The poem “Stopping by Woods on a Snowy Evening” presents, as Valeria emphasizes, a regular and rhythmical structure. The poem is constituted as a whole clearly unified by the presence of internal unions of sound and rhythm, which contributes with the impression of equilibrium and completeness. The rhythmical pattern unites each stanza with the previous one because of the repetition of the final rhyme with the second to last line. Furthermore, this union is visible in each of the lines due to the repetition of the sounds that connect each word to the rest of the line. The repetition of these sounds, which are mostly soft and long ─ as in “woods” and “these”─ is also present in the rest of the stanza, and in throughout the poem. The language is very simple and, with the regularity of the rhythm, resembles the fluidity of oral speech. Most of the words in the poem are monosyllables, although there are also two-syllable words and just one three-syllable word, “promises”; as the first line of the poem, composed solely of monosyllables: “Whose woods these are I think I know” (1), and that, at the same time, produces alliterations with the sound [noU] and [wU], together with the repetition of the s, o, and the pronoun I. This aspect of the poem may correspond to the content of the poem, because it may allude to the representation of the scenery that is presented: a brief moment, which may be seen in the brevity of the visual and acoustic presence of a monosyllable, within a whole life, which may correspond to the rest of the sounds of the poem; a small part, within the rhythmic whole of the poem. However, it is important to emphasize that some of these monosyllabic words have long vocalic sounds, as “queer,” and this may function as an additional commentary on the content of the poem. The long range of the sound within the brevity of a syllable may be emphasizing the importance that lies within the brief moment that is described in the poem.

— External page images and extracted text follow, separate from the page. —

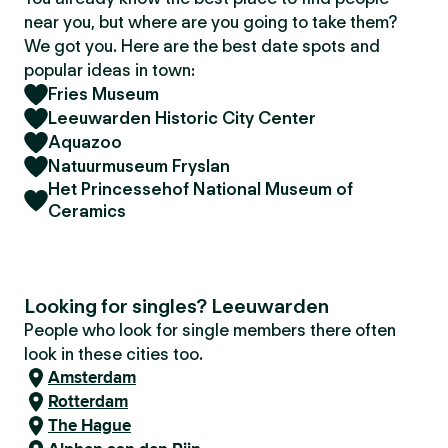
near you, but where are you going to take them?
We got you. Here are the best date spots and
popular ideas in town:
Fries Museum
Leeuwarden Historic City Center
Aquazoo
Natuurmuseum Fryslan
Het Princessehof National Museum of
Ceramics
Looking for singles? Leeuwarden
People who look for single members there often
look in these cities too.
Amsterdam
Rotterdam
The Hague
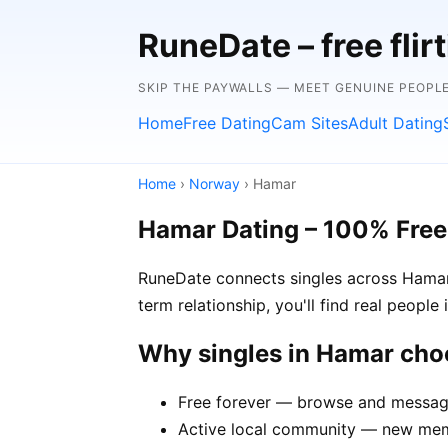
RuneDate – free flirt
SKIP THE PAYWALLS — MEET GENUINE PEOPLE
Home
Free Dating
Cam Sites
Adult Dating
Home
›
Norway
› Hamar
Hamar Dating – 100% Free
RuneDate connects singles across Hamar 
term relationship, you'll find real peopl
Why singles in Hamar ch
Free forever — browse and message
Active local community — new memb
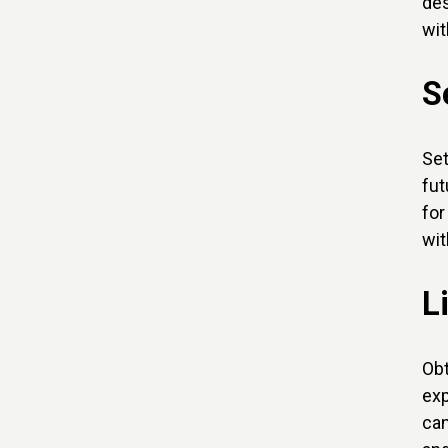
des
wit
S
Set
fut
for
wit
L
Obt
exp
can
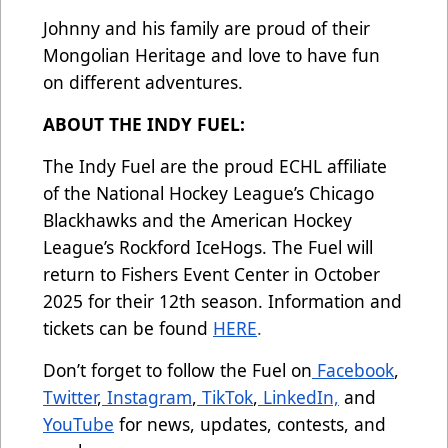
Johnny and his family are proud of their
Mongolian Heritage and love to have fun
on different adventures.
ABOUT THE INDY FUEL:
The Indy Fuel are the proud ECHL affiliate
of the National Hockey League’s Chicago
Blackhawks and the American Hockey
League’s Rockford IceHogs. The Fuel will
return to Fishers Event Center in October
2025 for their 12th season. Information and
tickets can be found
HERE
.
Don’t forget to follow the Fuel on
Facebook
,
Twitter
,
Instagram
,
TikTok
,
LinkedIn,
and
YouTube
for news, updates, contests, and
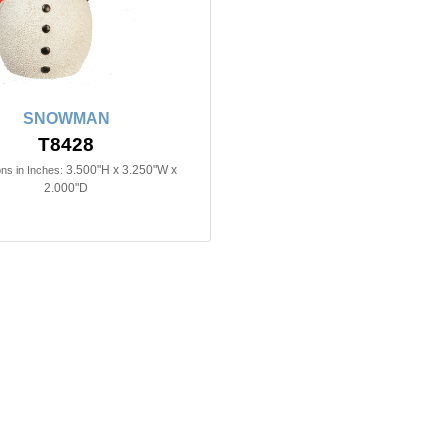
SNOWMAN
T8428
3.500"H x 3.250"W x
ns in Inches:
2.000"D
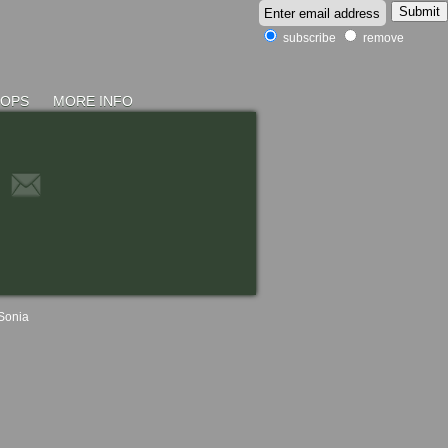
subscribe
remove
HOPS
MORE INFO
Sonia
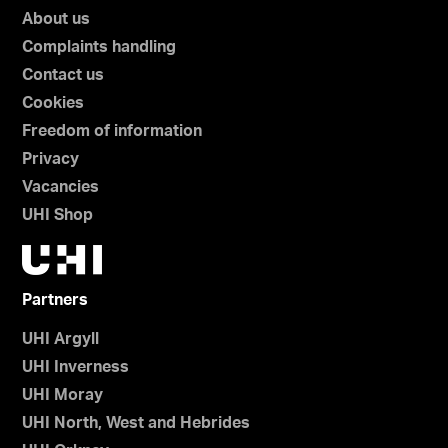
About us
Complaints handling
Contact us
Cookies
Freedom of information
Privacy
Vacancies
UHI Shop
Partners
UHI Argyll
UHI Inverness
UHI Moray
UHI North, West and Hebrides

The presence of the internal rhymes, the brief words, and the soft sounds of the poem may remind us the cadence of a lullaby, or the movement of the snow and the sounds of the air in the woods. This musicality may create the sense of tranquility or calmness that probably alludes to the torpor or the fatigue of the poetic voice, and emphasizes the idea of a necessity of rest. Moreover, this weariness together with the rigorous control over the structure of the poem may be related to the poetic voice’s attitude towards the incontrollable or unknown of the forest (or nature); the poem may present an individual who faces a dark cold night and who manages to preserve an apparent control.
As Valeria well notices throughout her presentation, Robert Frost’s poetry stand outs for interweaving form, structure, and rhetorical and poetical devices with sense. Lawrence Thompson also talks about this in his essay ““Robert Frost’s Theory of Poetry,” where he states that “to give form in poetry is also to employ that intricate method of conveying organization, shapeliness, fitness, to the matter or substance of context or meaning of the poem […] and Frost goes further to assert that […] this formal function of distinct elements shall achieve the personal idiom of the poet’s expression without sacrificing that happy correspondence which must exist between his own experience and the experience of those who come after to read […] the poem. Thus, the poems “The Road Not Taken” and “Stopping by the Woods in a Snowy Evening” might not seem to be the exception. In these poems, Frost, equals sense and form by not favouring one over the other. In other words, in these poems, poetical and rhetorical devices such as rhyme, meter, repetition, rhythm aliteration, asonance, and metaphor not only work as an embelishment complement, but convey sense. I would only like to add to Valeria’s already careful analysis that in my opinion the trochaic tetrameter miaght also imitates the way in which a horse trots at a slow pace.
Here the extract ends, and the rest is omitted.